(Data to use)

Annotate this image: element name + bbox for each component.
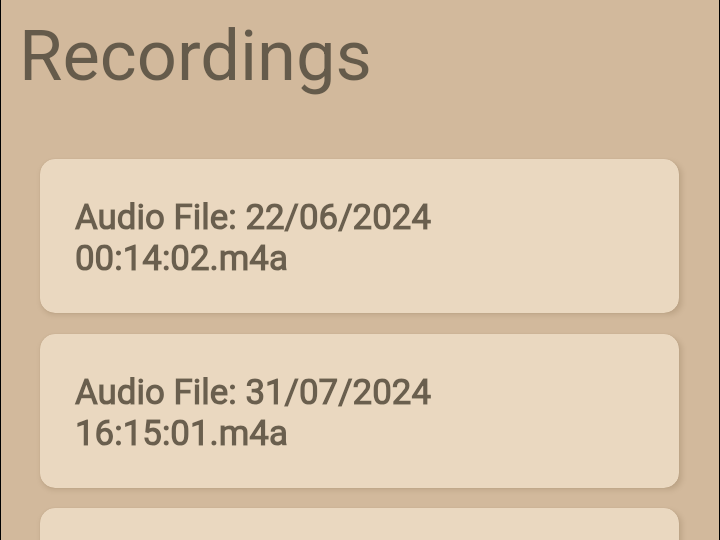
button[interactable]: Audio File: 31/07/2024 16:15:01.m4a	[40, 334, 679, 488]
staticText: Recordings	[19, 15, 372, 98]
button[interactable]: Audio File: 22/06/2024 00:14:02.m4a	[40, 159, 679, 313]
staticText: Audio File: 22/06/2024 00:14:02.m4a	[75, 197, 432, 279]
staticText: Audio File: 31/07/2024 16:15:01.m4a	[75, 372, 432, 454]
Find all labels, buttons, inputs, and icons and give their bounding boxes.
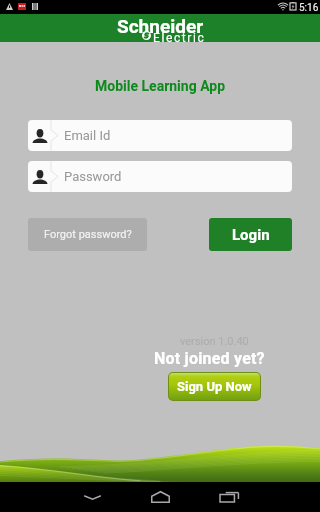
button[interactable]: Forgot password? (28, 218, 147, 251)
staticText: Forgot password? (44, 228, 132, 241)
staticText: Electric (153, 31, 206, 45)
staticText: Sign Up Now (177, 379, 252, 394)
button[interactable]: Sign Up Now (168, 372, 261, 401)
staticText: Email Id (64, 128, 111, 143)
button[interactable]: Recent apps (208, 482, 250, 512)
button[interactable]: Login (209, 218, 292, 251)
staticText: Login (232, 226, 270, 244)
staticText: Not joined yet? (154, 349, 265, 368)
staticText: Password (64, 169, 122, 184)
staticText: 5:16 (299, 2, 319, 14)
staticText: Schneider (117, 15, 204, 37)
button[interactable]: Email Id (28, 120, 292, 151)
button[interactable]: Back (71, 482, 113, 512)
staticText: Mobile Learning App (0, 78, 320, 94)
button[interactable]: Password (28, 161, 292, 192)
button[interactable]: Home (139, 482, 181, 512)
staticText: version 1.0.40 (180, 335, 249, 348)
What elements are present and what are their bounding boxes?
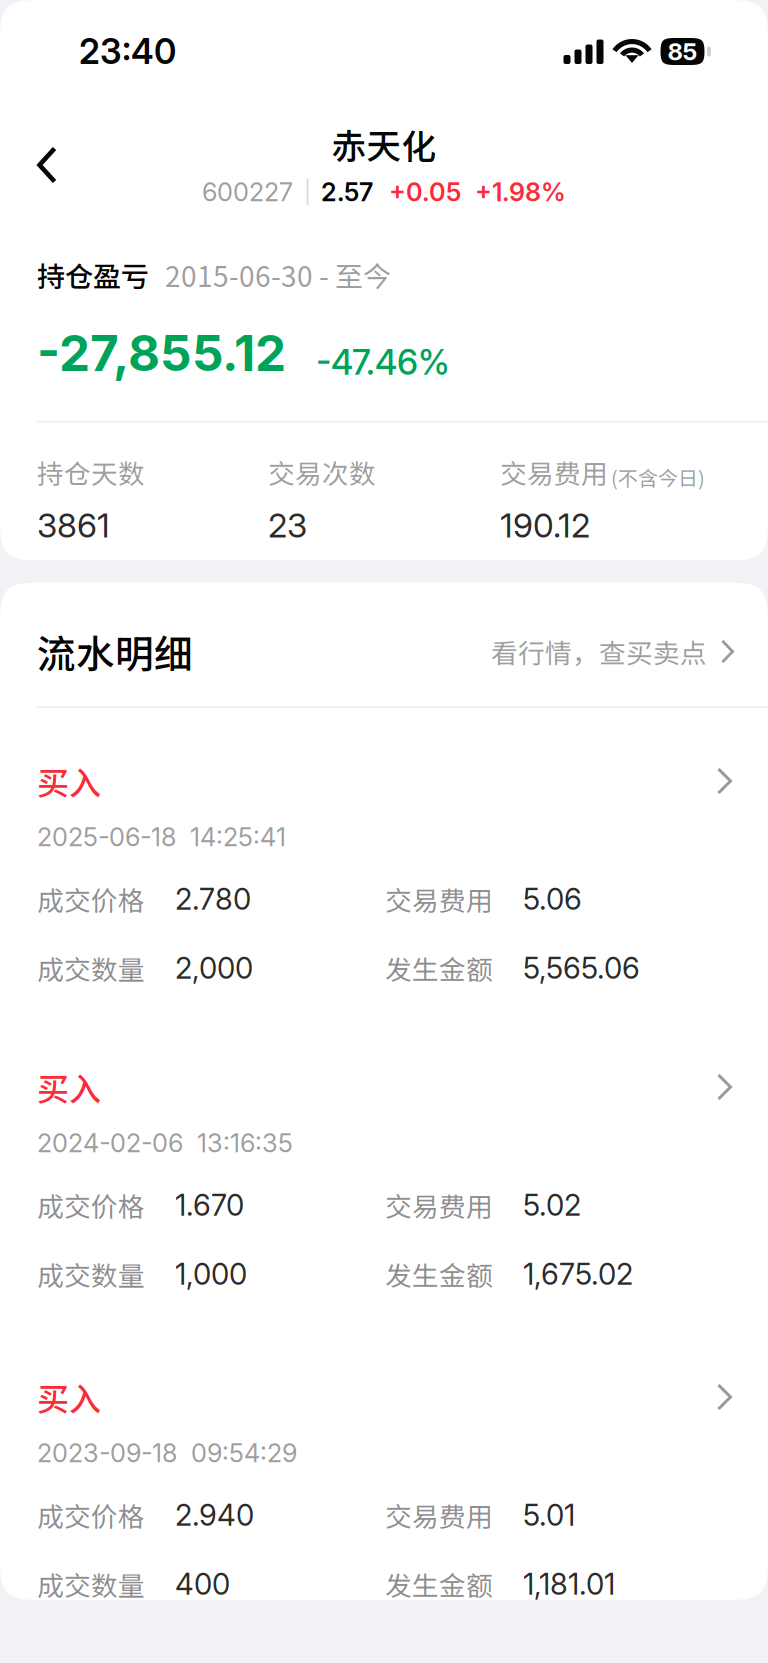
staticText: (不含今日) <box>611 462 705 492</box>
staticText: 85 <box>668 37 698 66</box>
staticText: 发生金额 <box>385 1255 493 1293</box>
staticText: 买入 <box>37 1374 101 1420</box>
staticText: 5.06 <box>523 881 582 917</box>
staticText: 流水明细 <box>37 624 193 680</box>
staticText: 5.02 <box>523 1187 581 1223</box>
staticText: 发生金额 <box>385 949 493 987</box>
staticText: 3861 <box>37 505 110 546</box>
staticText: 2.940 <box>175 1497 254 1533</box>
staticText: 600227 <box>202 177 293 207</box>
staticText: 2.57 <box>321 177 373 207</box>
staticText: 持仓天数 <box>37 453 145 492</box>
staticText: 交易费用 <box>385 1186 493 1224</box>
staticText: 买入 <box>37 1064 101 1110</box>
staticText: 23:40 <box>79 30 176 72</box>
staticText: 买入 <box>37 758 101 804</box>
staticText: 2015-06-30 - 至今 <box>165 254 391 295</box>
staticText: 成交数量 <box>37 949 145 987</box>
staticText: 交易费用 <box>385 1496 493 1534</box>
staticText: 交易费用 <box>385 880 493 918</box>
staticText: 赤天化 <box>332 119 436 169</box>
staticText: 发生金额 <box>385 1565 493 1603</box>
staticText: 成交数量 <box>37 1255 145 1293</box>
staticText: 2024-02-06 13:16:35 <box>37 1128 293 1158</box>
staticText: 190.12 <box>500 505 590 546</box>
staticText: -27,855.12 <box>37 323 286 383</box>
staticText: 5.01 <box>523 1497 575 1533</box>
staticText: 成交价格 <box>37 880 145 918</box>
button[interactable]: 买入 <box>0 1379 768 1600</box>
staticText: 看行情，查买卖点 <box>491 632 707 671</box>
staticText: 2023-09-18 09:54:29 <box>37 1438 297 1468</box>
staticText: | <box>304 179 311 205</box>
staticText: +0.05 <box>389 177 461 207</box>
staticText: 2025-06-18 14:25:41 <box>37 822 286 852</box>
staticText: 1,675.02 <box>523 1256 633 1292</box>
staticText: +1.98% <box>475 177 566 207</box>
staticText: 成交价格 <box>37 1186 145 1224</box>
staticText: 5,565.06 <box>523 950 640 986</box>
staticText: 2,000 <box>175 950 253 986</box>
staticText: 成交数量 <box>37 1565 145 1603</box>
staticText: 1.670 <box>175 1187 244 1223</box>
button[interactable]: 返回 <box>14 132 80 198</box>
staticText: 1,181.01 <box>523 1566 615 1602</box>
staticText: 交易费用 <box>500 453 608 492</box>
staticText: 400 <box>175 1566 230 1602</box>
staticText: 1,000 <box>175 1256 247 1292</box>
staticText: 交易次数 <box>268 453 376 492</box>
button[interactable]: 买入 <box>0 763 768 984</box>
staticText: 2.780 <box>175 881 251 917</box>
button[interactable]: 买入 <box>0 1069 768 1290</box>
staticText: 23 <box>268 505 307 546</box>
staticText: 持仓盈亏 <box>37 254 149 295</box>
staticText: 成交价格 <box>37 1496 145 1534</box>
staticText: -47.46% <box>316 341 450 383</box>
button[interactable]: 流水明细 <box>0 582 768 706</box>
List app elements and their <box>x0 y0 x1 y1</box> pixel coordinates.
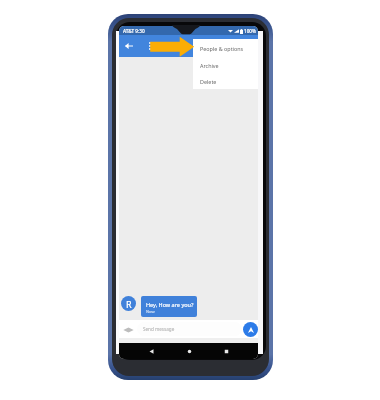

(End Data to use)

[Problem description]
Once the pictures are set aside, output all of the data above verbatim.

[Your response]
Annotate this image: element name + bbox for each component.
button[interactable]: Audio File: 31/07/2024 16:15:01.m4a	[40, 334, 679, 488]
staticText: Recordings	[19, 15, 372, 98]
button[interactable]: Audio File: 22/06/2024 00:14:02.m4a	[40, 159, 679, 313]
staticText: Audio File: 22/06/2024 00:14:02.m4a	[75, 197, 432, 279]
staticText: Audio File: 31/07/2024 16:15:01.m4a	[75, 372, 432, 454]
Find all labels, buttons, inputs, and icons and give their bounding boxes.
button[interactable]: Forgot password? (28, 218, 147, 251)
staticText: Forgot password? (44, 228, 132, 241)
staticText: Electric (153, 31, 206, 45)
staticText: Sign Up Now (177, 379, 252, 394)
button[interactable]: Sign Up Now (168, 372, 261, 401)
staticText: Email Id (64, 128, 111, 143)
button[interactable]: Recent apps (208, 482, 250, 512)
button[interactable]: Login (209, 218, 292, 251)
staticText: Login (232, 226, 270, 244)
staticText: Not joined yet? (154, 349, 265, 368)
staticText: Password (64, 169, 122, 184)
staticText: 5:16 (299, 2, 319, 14)
staticText: Schneider (117, 15, 204, 37)
button[interactable]: Email Id (28, 120, 292, 151)
button[interactable]: Back (71, 482, 113, 512)
staticText: Mobile Learning App (0, 78, 320, 94)
button[interactable]: Password (28, 161, 292, 192)
button[interactable]: Home (139, 482, 181, 512)
staticText: version 1.0.40 (180, 335, 249, 348)
What elements are present and what are their bounding boxes?
staticText: (不含今日) <box>611 462 705 492</box>
staticText: 85 <box>668 37 698 66</box>
staticText: 发生金额 <box>385 1255 493 1293</box>
staticText: 买入 <box>37 1374 101 1420</box>
staticText: 5.06 <box>523 881 582 917</box>
staticText: 流水明细 <box>37 624 193 680</box>
staticText: 5.02 <box>523 1187 581 1223</box>
staticText: 发生金额 <box>385 949 493 987</box>
staticText: 3861 <box>37 505 110 546</box>
staticText: 2.940 <box>175 1497 254 1533</box>
staticText: 600227 <box>202 177 293 207</box>
staticText: 2.57 <box>321 177 373 207</box>
staticText: 持仓天数 <box>37 453 145 492</box>
staticText: 交易费用 <box>385 1186 493 1224</box>
staticText: 买入 <box>37 1064 101 1110</box>
staticText: 23:40 <box>79 30 176 72</box>
staticText: 买入 <box>37 758 101 804</box>
staticText: 2015-06-30 - 至今 <box>165 254 391 295</box>
staticText: 成交数量 <box>37 949 145 987</box>
staticText: 交易费用 <box>385 1496 493 1534</box>
staticText: 交易费用 <box>385 880 493 918</box>
staticText: 赤天化 <box>332 119 436 169</box>
staticText: 发生金额 <box>385 1565 493 1603</box>
staticText: 成交数量 <box>37 1255 145 1293</box>
staticText: 2024-02-06 13:16:35 <box>37 1128 293 1158</box>
staticText: 190.12 <box>500 505 590 546</box>
staticText: -27,855.12 <box>37 323 286 383</box>
staticText: 5.01 <box>523 1497 575 1533</box>
staticText: 成交价格 <box>37 880 145 918</box>
button[interactable]: 买入 <box>0 1379 768 1600</box>
staticText: 看行情，查买卖点 <box>491 632 707 671</box>
staticText: 2023-09-18 09:54:29 <box>37 1438 297 1468</box>
staticText: | <box>304 179 311 205</box>
staticText: +0.05 <box>389 177 461 207</box>
staticText: 2025-06-18 14:25:41 <box>37 822 286 852</box>
staticText: 1,675.02 <box>523 1256 633 1292</box>
staticText: +1.98% <box>475 177 566 207</box>
staticText: 成交价格 <box>37 1186 145 1224</box>
staticText: 5,565.06 <box>523 950 640 986</box>
staticText: 2,000 <box>175 950 253 986</box>
staticText: 成交数量 <box>37 1565 145 1603</box>
staticText: 1.670 <box>175 1187 244 1223</box>
button[interactable]: 返回 <box>14 132 80 198</box>
staticText: 1,181.01 <box>523 1566 615 1602</box>
staticText: 交易费用 <box>500 453 608 492</box>
staticText: 400 <box>175 1566 230 1602</box>
staticText: 1,000 <box>175 1256 247 1292</box>
staticText: 交易次数 <box>268 453 376 492</box>
button[interactable]: 买入 <box>0 763 768 984</box>
staticText: 2.780 <box>175 881 251 917</box>
button[interactable]: 买入 <box>0 1069 768 1290</box>
staticText: 23 <box>268 505 307 546</box>
staticText: 持仓盈亏 <box>37 254 149 295</box>
staticText: 成交价格 <box>37 1496 145 1534</box>
staticText: -47.46% <box>316 341 450 383</box>
button[interactable]: 流水明细 <box>0 582 768 706</box>
List app elements and their <box>x0 y0 x1 y1</box> pixel coordinates.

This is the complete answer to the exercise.